Dr. Muneesh Tewari wins $450,000 Damon Runyon award

Human Biology researcher focuses on microRNAs made by tumor cells as potential early detection targets
Dr. Muneesh Tewari
Dr. Muneesh Tewari will receive $450,000 over three years. Photo by Susie Fitzhugh

Dr. Muneesh Tewari, of the Human Biology Division, has received $450,000 over three years from the Damon Runyon Cancer Research Foundation to pursue early detection research for lung and other cancers.

He is one of three early career scientists to receive the 2009 Damon Runyon-Rachleff Innovation Awards, given annually to advance projects that "have the potential to have a major impact on the prevention, diagnosis and treatment of cancer."

For many years, scientists have attempted to detect microscopic elements of tumors in blood to diagnose cancer in its early stages. With the recent advancements in computing power and DNA sequencing, Tewari has pursued a new line of research focused on microRNAs.

MicroRNA discovery

Tewari discovered that certain microRNAs are made only by tumor cells and that these can be detected in blood samples. His work could lead to the development of a sensitive blood test for cancers, particularly lung cancer, which is notoriously difficult to detect in its initial stages.

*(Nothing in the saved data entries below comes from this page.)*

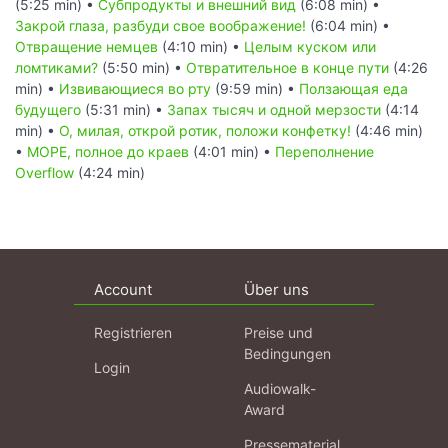
(5:25 min) •
Субпродукты и внешний вид
(6:08 min) •
Закрой глаза, разбуди свое воображение!
(6:04 min) •
Отвращение немцев
(4:10 min) •
Целым куском или
ломтиками?
(5:50 min) •
Отвратительное в конце пути
(4:26
min) •
Извивающиеся во рту
(9:59 min) •
Ползающая еда
будущего
(5:31 min) •
Запах тысяч и одной мерзости
(4:14
min) •
О, милая, открой ротик, положи конфетку!
(4:46 min)
•
МОРЕ, полное до краев
(4:01 min) •
Переполнение
Overflow
(4:24 min)
Account
Über uns
Registrieren
Preise und
Bedingungen
Login
Audiowalk-
Award
Pressematerial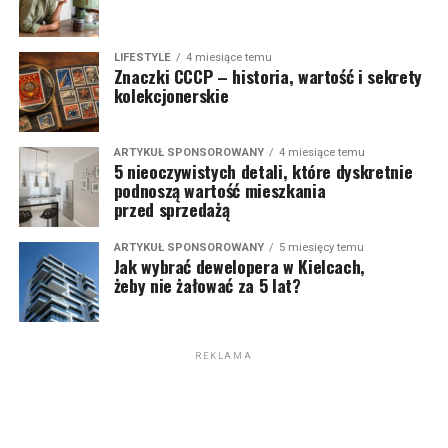
LIFESTYLE
4 miesiące temu
Znaczki CCCP – historia, wartość i sekrety
kolekcjonerskie
ARTYKUŁ SPONSOROWANY
4 miesiące temu
5 nieoczywistych detali, które dyskretnie
podnoszą wartość mieszkania
przed sprzedażą
ARTYKUŁ SPONSOROWANY
5 miesięcy temu
Jak wybrać dewelopera w Kielcach,
żeby nie żałować za 5 lat?
REKLAMA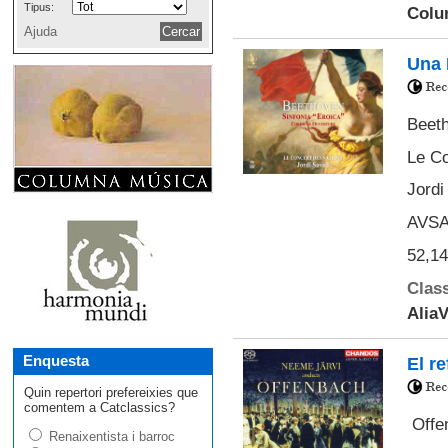
Tipus:
Colu
Ajuda
Una 
Beeth
Le Co
Jordi 
AVSA
52,14
Class
Alia
Enquesta
El r
Quin repertori prefereixies que
comentem a Catclassics?
Offen
Renaixentista i barroc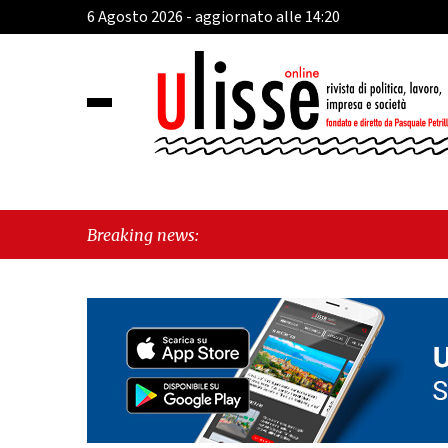
6 Agosto 2026 - aggiornato alle 14:20
Breaking news: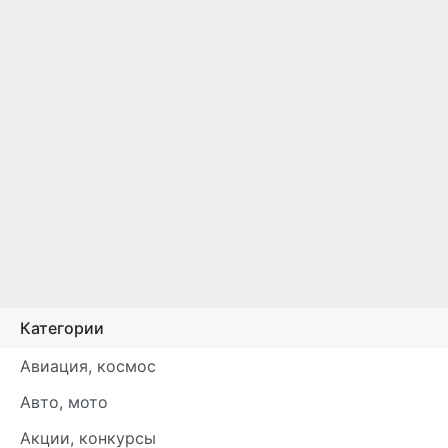
Категории
Авиация, космос
Авто, мото
Акции, конкурсы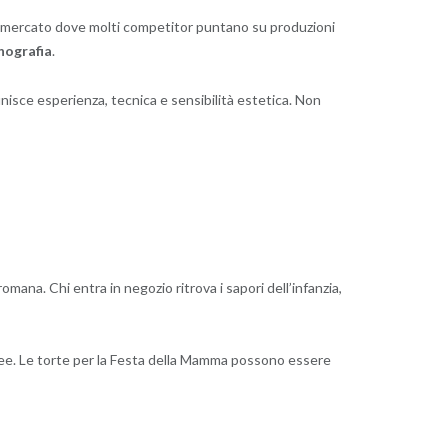
n un mercato dove molti competitor puntano su produzioni
enografia
.
 unisce esperienza, tecnica e sensibilità estetica. Non
romana. Chi entra in negozio ritrova i sapori dell’infanzia,
nee. Le torte per la Festa della Mamma possono essere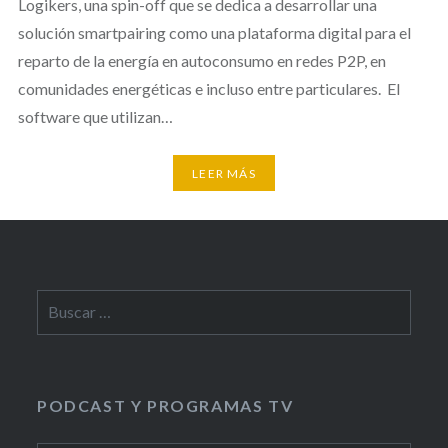
Logikers, una spin-off que se dedica a desarrollar una
solución smartpairing como una plataforma digital para el
reparto de la energía en autoconsumo en redes P2P, en
comunidades energéticas e incluso entre particulares. El
software que utilizan…
LEER MÁS
Buscar:
PODCAST Y PROGRAMAS TV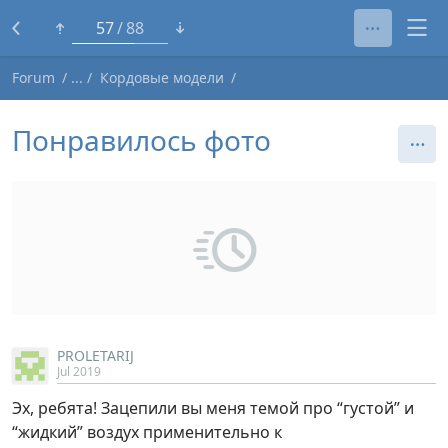
33
88
Forum
Кордовые модели
Понравилось фото
PROLETARIJ
Jul 2019
Эх, ребята! Зацепили вы меня темой про “густой” и
“жидкий” воздух применительно к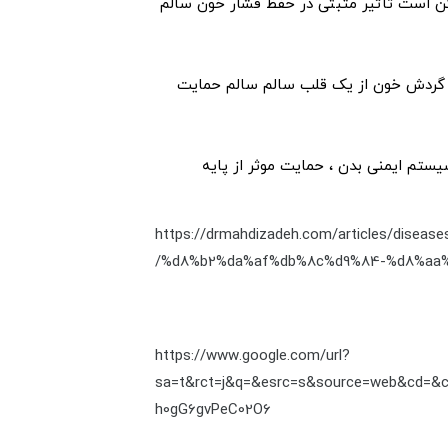
کن است تأثیر مثبتی در حفظ فشار خون سالم
 گردش خون از یک قلب سالم سالم حمایت
یستم ایمنی بدن ، حمایت موثر از پایه
https://drmahdizadeh.com/articles/dis
%d8%b2%da%af%db%8c%d9%84-%d8%aa%
https://www.google.com/url?
sa=t&rct=j&q=&esrc=s&source=web&cd=
h0gG6gvPeC02O6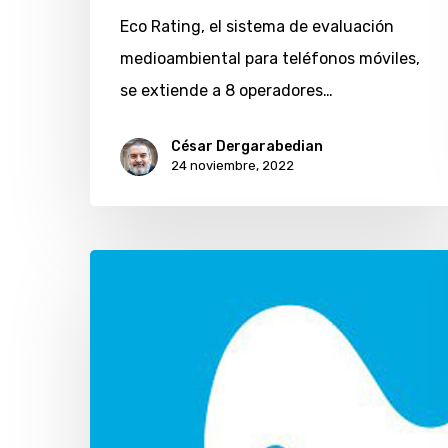
Eco Rating, el sistema de evaluación
medioambiental para teléfonos móviles,
se extiende a 8 operadores…
César Dergarabedian
24 noviembre, 2022
Movistar
lanza
promoción
de
50%
de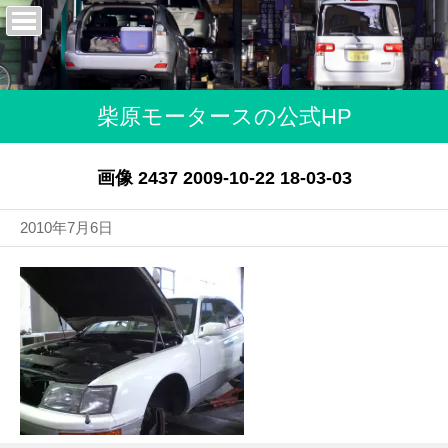
柴原モータースの公式HP
画像 2437 2009-10-22 18-03-03
2010年7月6日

“We have come to a point where a substantial new approach for early detection has opened up, yet the work is so early that traditional sources of funding are not willing to invest in it,” Tewari said. “Thanks to the foundation and the Rachleffs’ vision and support, the concept will be able to be developed with full vigor.”

Venture capitalist Andy Rachleff and his wife, Debbie, partnered with the Damon Runyon Cancer Research Foundation to create the Innovation Award in 2007 to support “out-of-the-box ideas” with “huge potential.”